Using a flash loan of roughly $65.4M, the attacker first deposited USDC into the vault at an honest share price (~1.0665). They then transferred overvalued Silo Varlamore tokens directly into the pending Ark — a donation, not a deposit through normal accounting paths — which inflated the Ark's reported assets by about 9.5% without adding any withdrawable liquidity. FleetCommander's share price recalculated against this inflated total, and the attacker redeemed at the new price (~1.1678), pulling out $70.9M against a $64.8M deposit. The $6M difference was paid from other depositors' liquid capital sitting in buffers and functioning Arks, then converted to DAI and moved off-chain, complicated by mixer use.
Why the guardian response was slow relative to the exploit
The attack itself was a single atomic transaction — there was no window to intervene mid-exploit. What took time was containment afterward: deposit caps on the affected vaults were zeroed at 06:42 UTC, Ethereum vaults were paused as the critical priority at 10:25 UTC, and Base, Arbitrum, and Sonic vaults followed. That is roughly five hours from detection to full multi-chain containment. Summer.fi's guardian multisig (6-of-8) is deliberately scoped to pause and cap functions only — it cannot move user funds, which limits blast radius from a compromised or coerced guardian but also means it cannot claw back a completed exploit.
What this means for teams running vault aggregators
The root cause is a familiar class of bug dressed in new packaging: an asset-accounting function trusting a value that could be manipulated by an unprivileged actor within a single transaction. What made this instance notable is the vector — not a price-oracle spot manipulation, but a direct token donation into an adapter that was already flagged for removal yet still contributed to totalAssets(). Any protocol that aggregates multiple sub-strategies behind a shared share price should treat "pending removal" or "capped" components as still fully adversarial until they are actually excluded from accounting, and should validate that deposits/donations into strategy adapters can't move share price within the same transaction they're redeemed against.

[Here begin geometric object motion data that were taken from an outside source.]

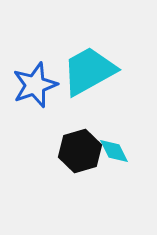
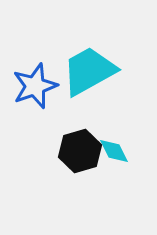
blue star: moved 1 px down
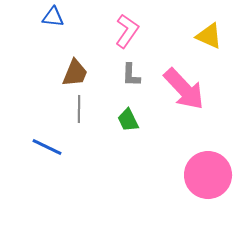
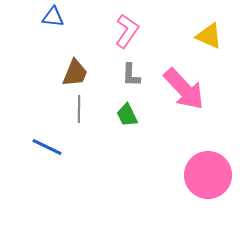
green trapezoid: moved 1 px left, 5 px up
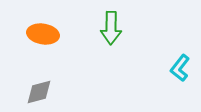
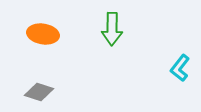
green arrow: moved 1 px right, 1 px down
gray diamond: rotated 32 degrees clockwise
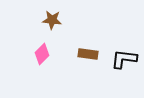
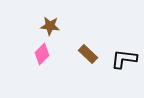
brown star: moved 2 px left, 6 px down
brown rectangle: rotated 36 degrees clockwise
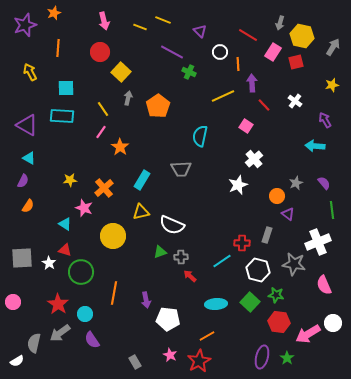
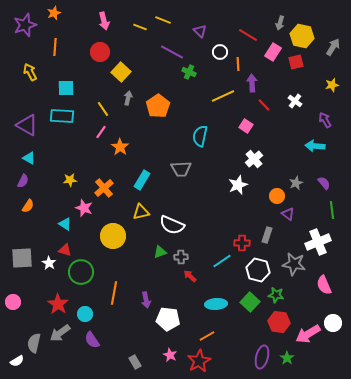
orange line at (58, 48): moved 3 px left, 1 px up
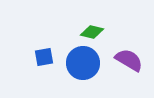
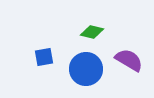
blue circle: moved 3 px right, 6 px down
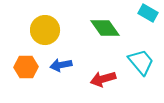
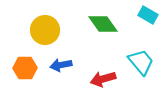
cyan rectangle: moved 2 px down
green diamond: moved 2 px left, 4 px up
orange hexagon: moved 1 px left, 1 px down
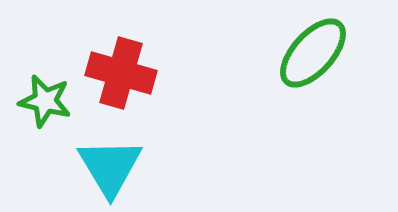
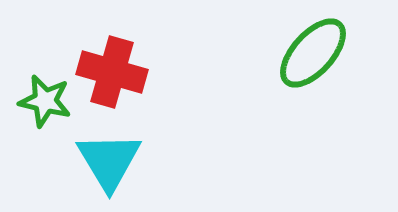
red cross: moved 9 px left, 1 px up
cyan triangle: moved 1 px left, 6 px up
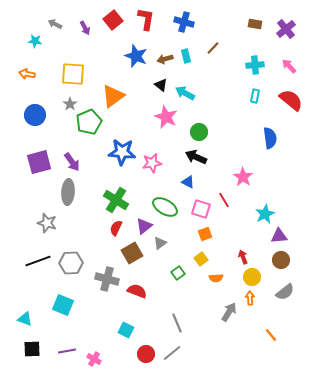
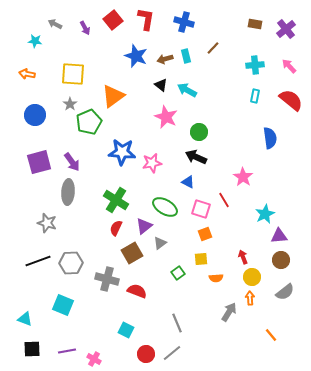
cyan arrow at (185, 93): moved 2 px right, 3 px up
yellow square at (201, 259): rotated 32 degrees clockwise
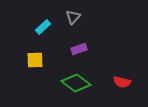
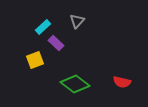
gray triangle: moved 4 px right, 4 px down
purple rectangle: moved 23 px left, 6 px up; rotated 63 degrees clockwise
yellow square: rotated 18 degrees counterclockwise
green diamond: moved 1 px left, 1 px down
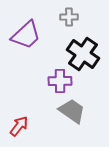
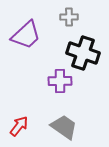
black cross: moved 1 px up; rotated 16 degrees counterclockwise
gray trapezoid: moved 8 px left, 16 px down
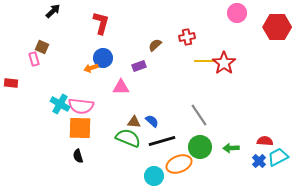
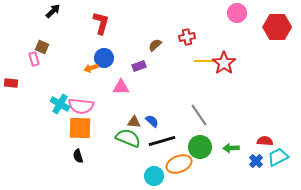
blue circle: moved 1 px right
blue cross: moved 3 px left
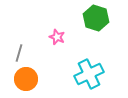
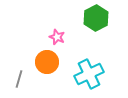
green hexagon: rotated 15 degrees clockwise
gray line: moved 26 px down
orange circle: moved 21 px right, 17 px up
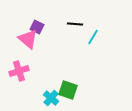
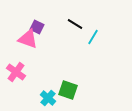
black line: rotated 28 degrees clockwise
pink triangle: rotated 20 degrees counterclockwise
pink cross: moved 3 px left, 1 px down; rotated 36 degrees counterclockwise
cyan cross: moved 3 px left
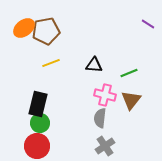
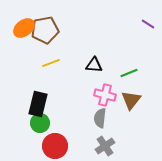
brown pentagon: moved 1 px left, 1 px up
red circle: moved 18 px right
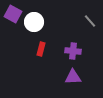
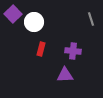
purple square: rotated 18 degrees clockwise
gray line: moved 1 px right, 2 px up; rotated 24 degrees clockwise
purple triangle: moved 8 px left, 2 px up
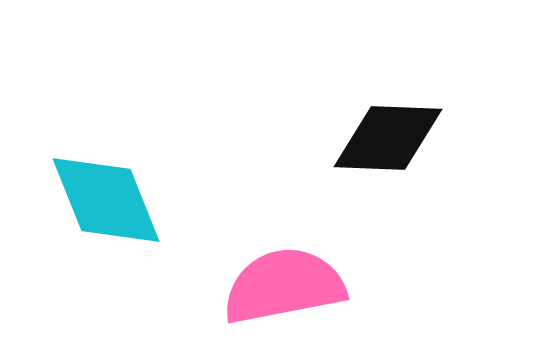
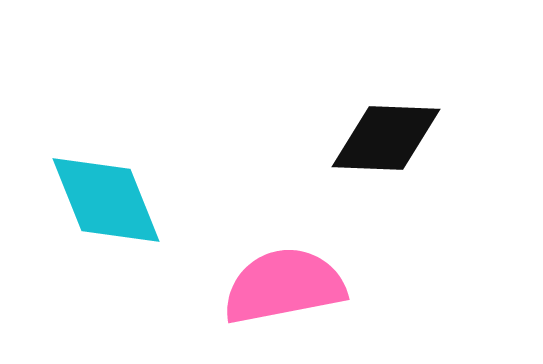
black diamond: moved 2 px left
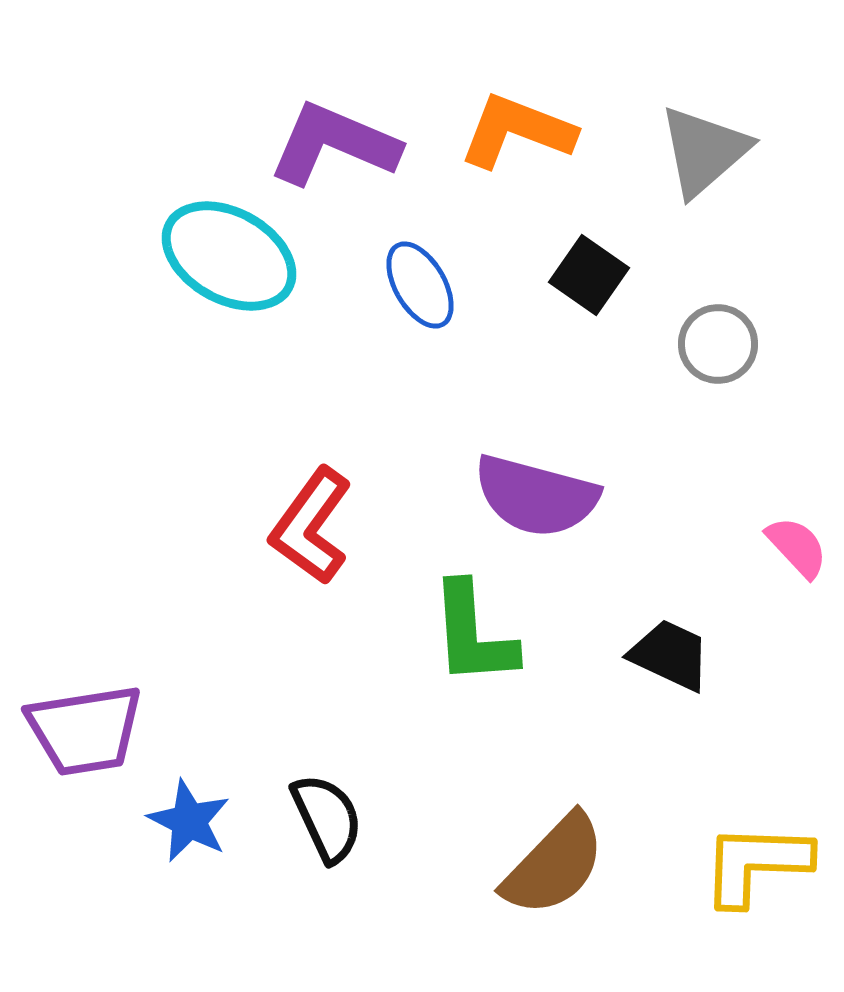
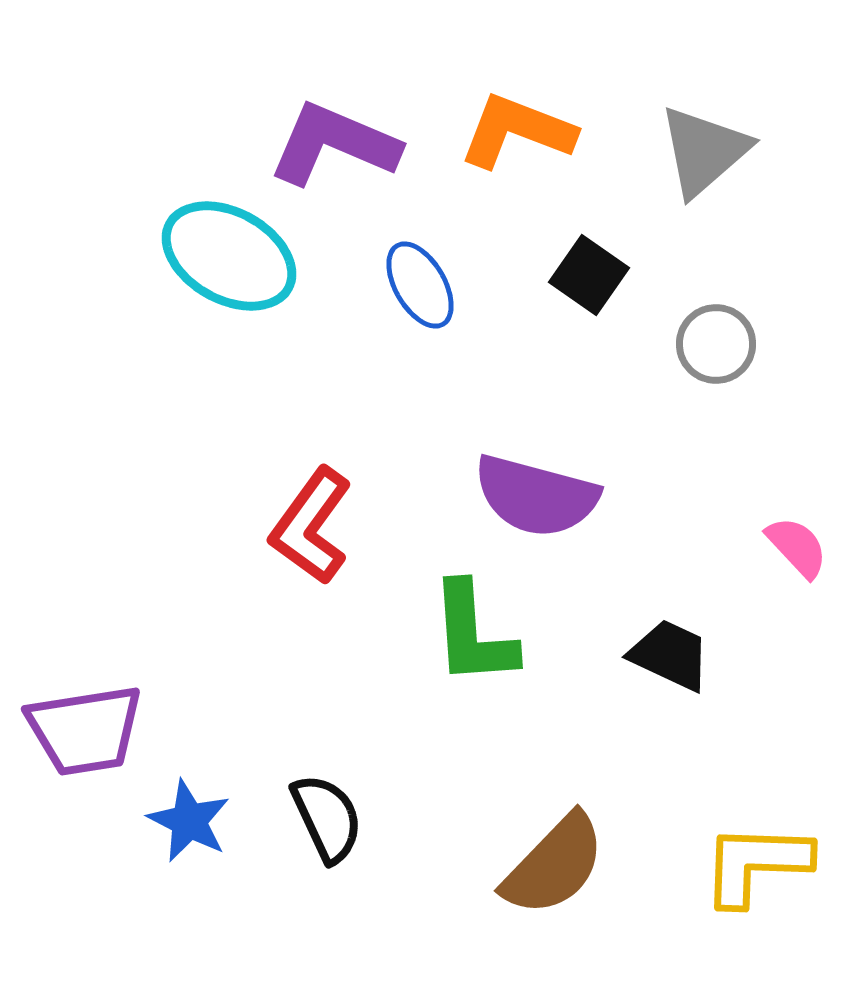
gray circle: moved 2 px left
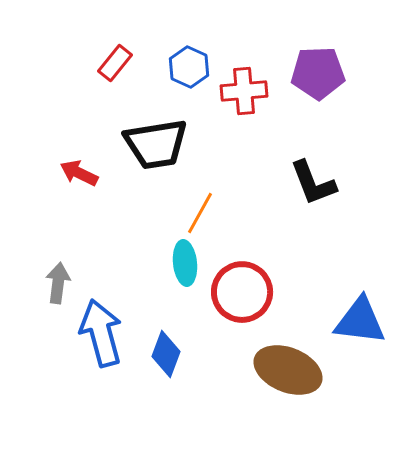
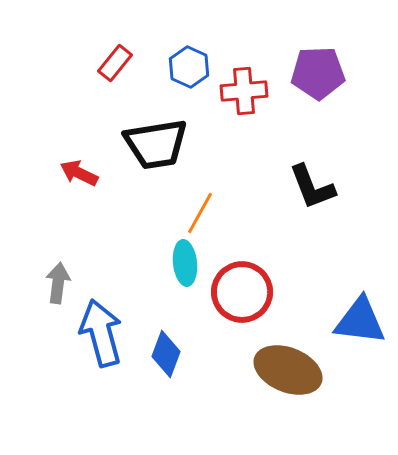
black L-shape: moved 1 px left, 4 px down
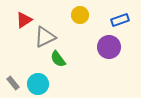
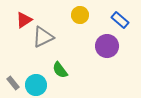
blue rectangle: rotated 60 degrees clockwise
gray triangle: moved 2 px left
purple circle: moved 2 px left, 1 px up
green semicircle: moved 2 px right, 11 px down
cyan circle: moved 2 px left, 1 px down
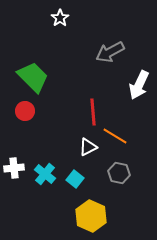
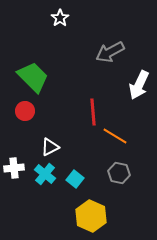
white triangle: moved 38 px left
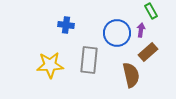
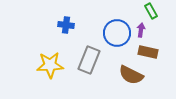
brown rectangle: rotated 54 degrees clockwise
gray rectangle: rotated 16 degrees clockwise
brown semicircle: rotated 130 degrees clockwise
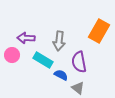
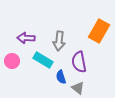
pink circle: moved 6 px down
blue semicircle: moved 2 px down; rotated 136 degrees counterclockwise
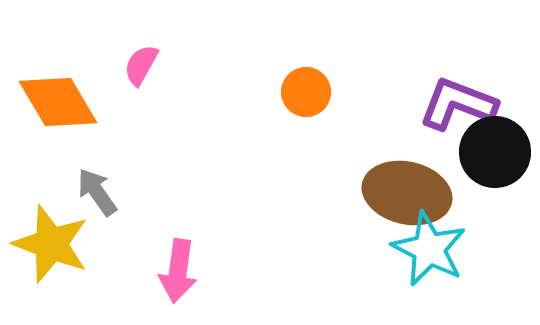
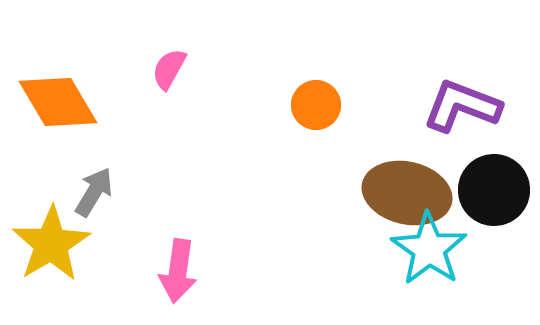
pink semicircle: moved 28 px right, 4 px down
orange circle: moved 10 px right, 13 px down
purple L-shape: moved 4 px right, 2 px down
black circle: moved 1 px left, 38 px down
gray arrow: moved 3 px left; rotated 66 degrees clockwise
yellow star: rotated 20 degrees clockwise
cyan star: rotated 8 degrees clockwise
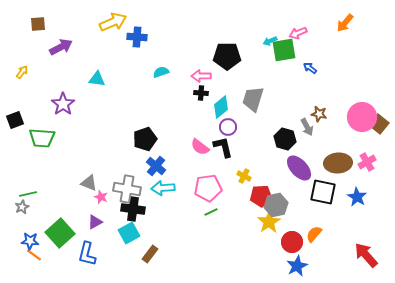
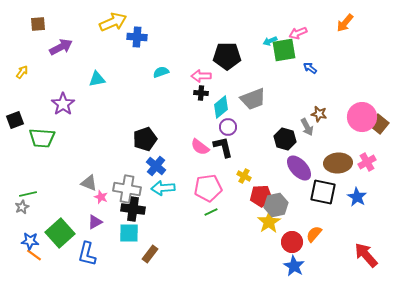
cyan triangle at (97, 79): rotated 18 degrees counterclockwise
gray trapezoid at (253, 99): rotated 128 degrees counterclockwise
cyan square at (129, 233): rotated 30 degrees clockwise
blue star at (297, 266): moved 3 px left; rotated 15 degrees counterclockwise
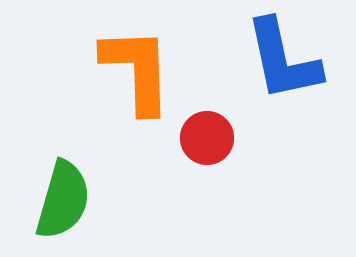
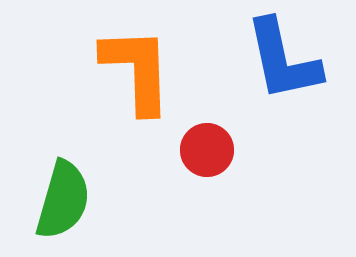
red circle: moved 12 px down
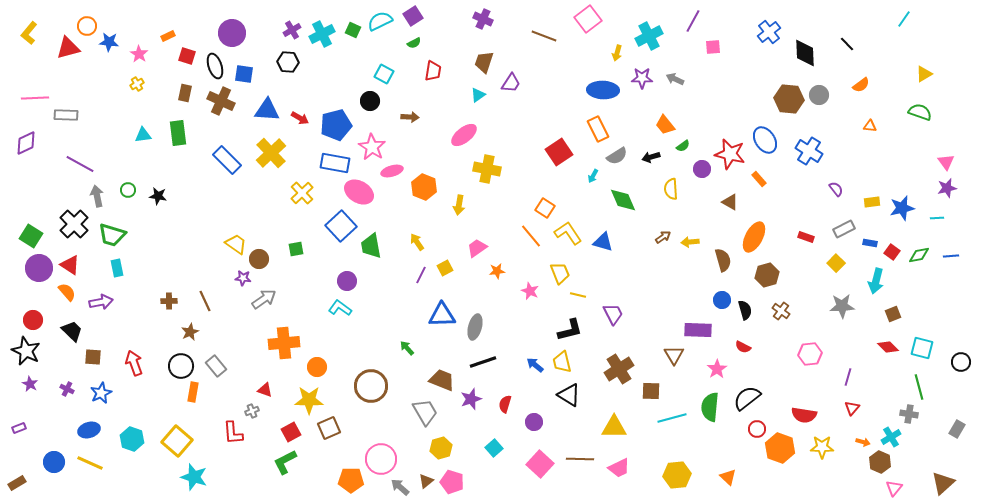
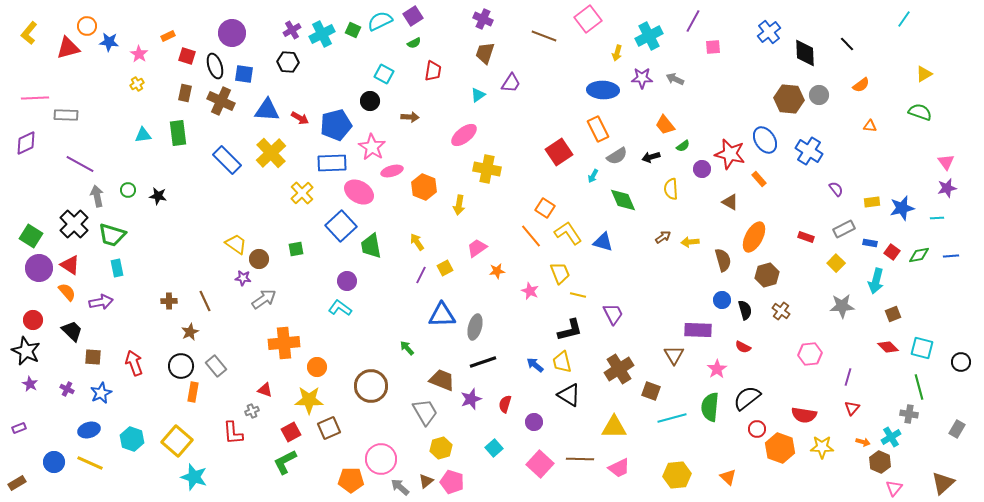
brown trapezoid at (484, 62): moved 1 px right, 9 px up
blue rectangle at (335, 163): moved 3 px left; rotated 12 degrees counterclockwise
brown square at (651, 391): rotated 18 degrees clockwise
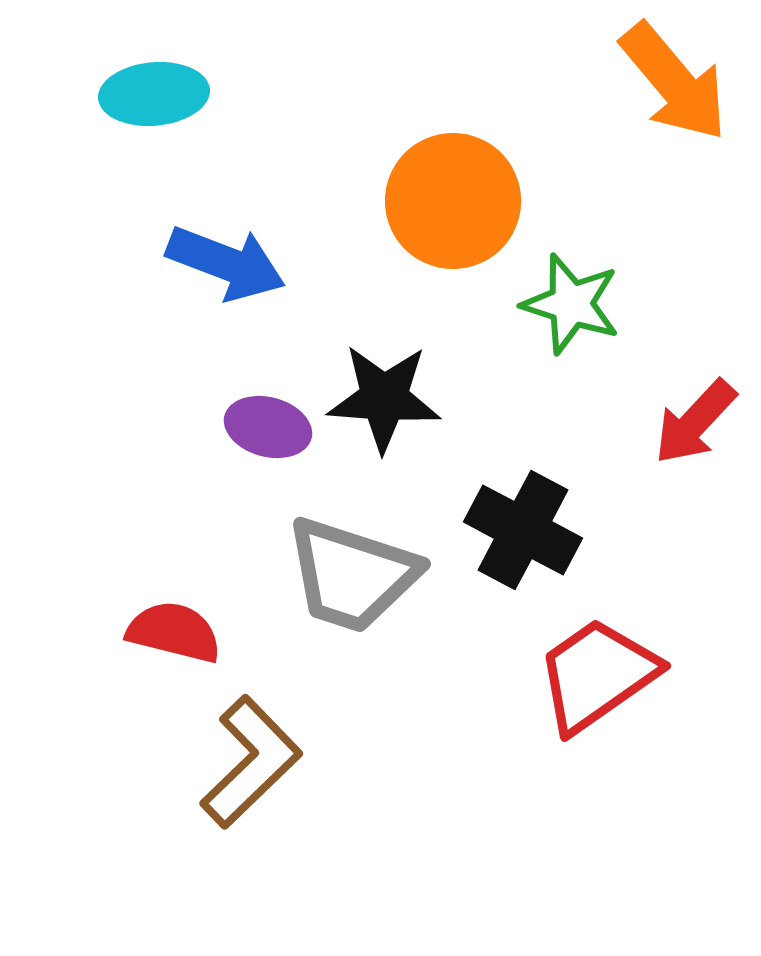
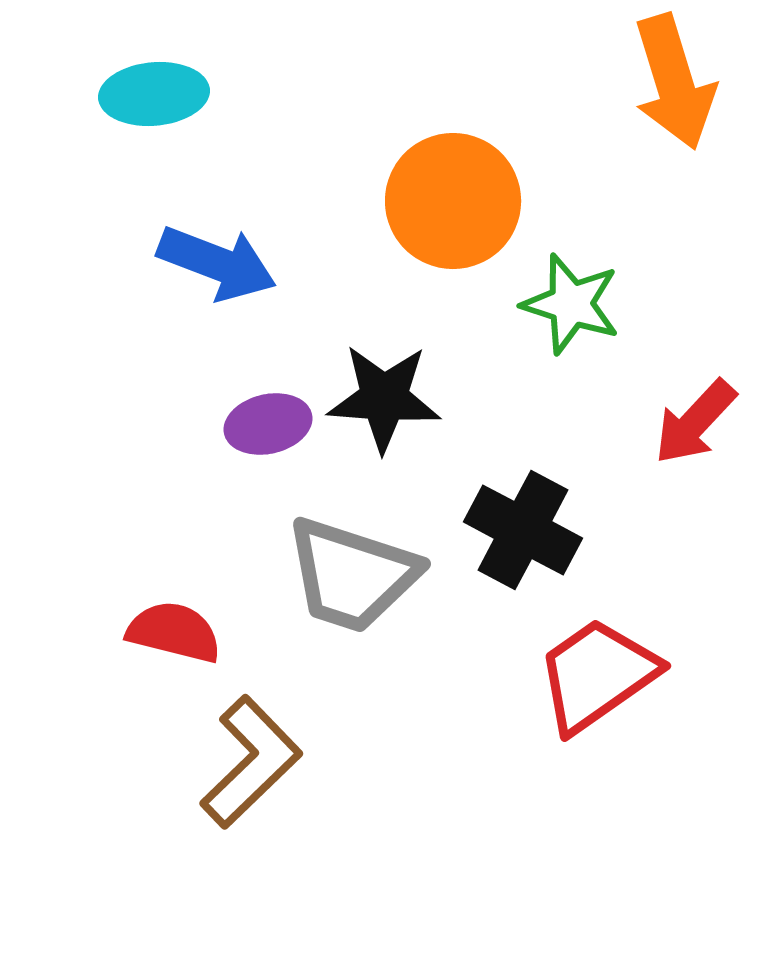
orange arrow: rotated 23 degrees clockwise
blue arrow: moved 9 px left
purple ellipse: moved 3 px up; rotated 28 degrees counterclockwise
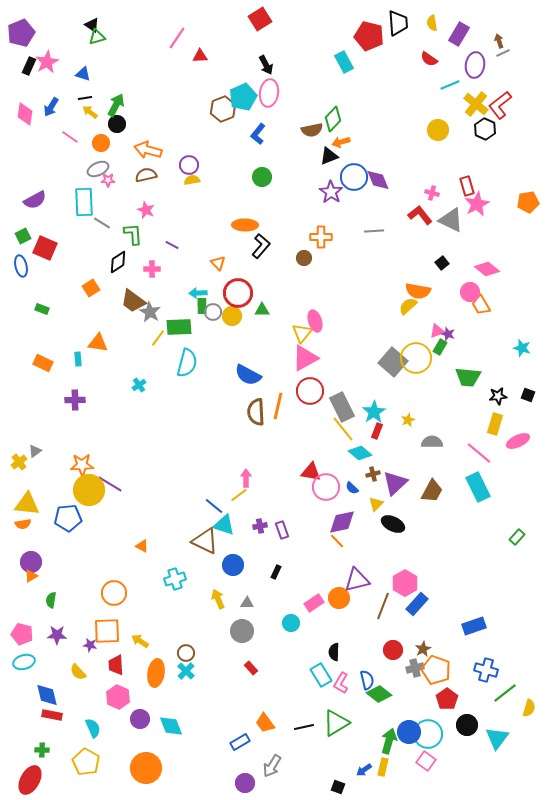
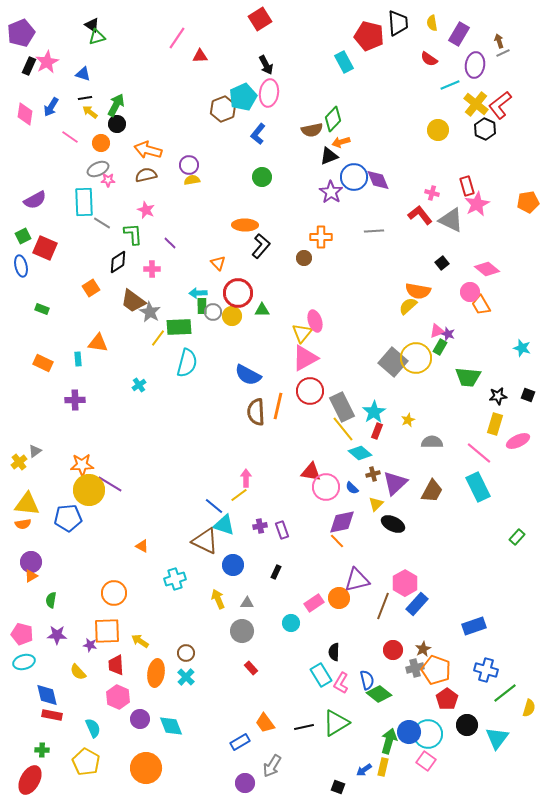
purple line at (172, 245): moved 2 px left, 2 px up; rotated 16 degrees clockwise
cyan cross at (186, 671): moved 6 px down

The three-month pre-positioning is also worth noting operationally: on-chain monitoring that only watches for anomalous transaction patterns at execution time will miss an attacker who patiently accumulates a legitimate-looking position well in advance.
What's still unresolved
As of the post-mortem, vaults remain paused pending a governance decision on unpause strategy, and Lazy Summer DAO governance will separately decide whether to exclude the attacker's shares from any snapshot and how — or whether — depositors are compensated. Fund recovery is ongoing with security firms and SEAL 911 but complicated by mixer use.
FAQ
Frequently Asked Questions
What caused the Summer.fi (Lazy Summer Protocol) exploit?
An attacker used a ~$65.4M flash loan and donated overvalued Silo "Varlamore USDC Growth" tokens into a Summer.fi Ark strategy adapter that was capped but still counted in the FleetCommander vault's total-assets calculation, inflating the share price by about 9.5% before redeeming at the inflated rate.
How much was stolen and from which vaults?
Roughly $6.04M in total: about $5.64M from the LazyVault_LowerRisk_USDC vault and $0.40M from LazyVault_HigherRisk_USDC, extracted in a single atomic transaction on 6 July 2026.
Can Summer.fi's guardians recover the stolen funds?
No. The 6-of-8 guardian multisig can only pause vaults and zero deposit caps — it has no ability to move user funds or reverse the transaction. Recovery now depends on off-chain tracing with security firms, complicated by the attacker's use of a mixer.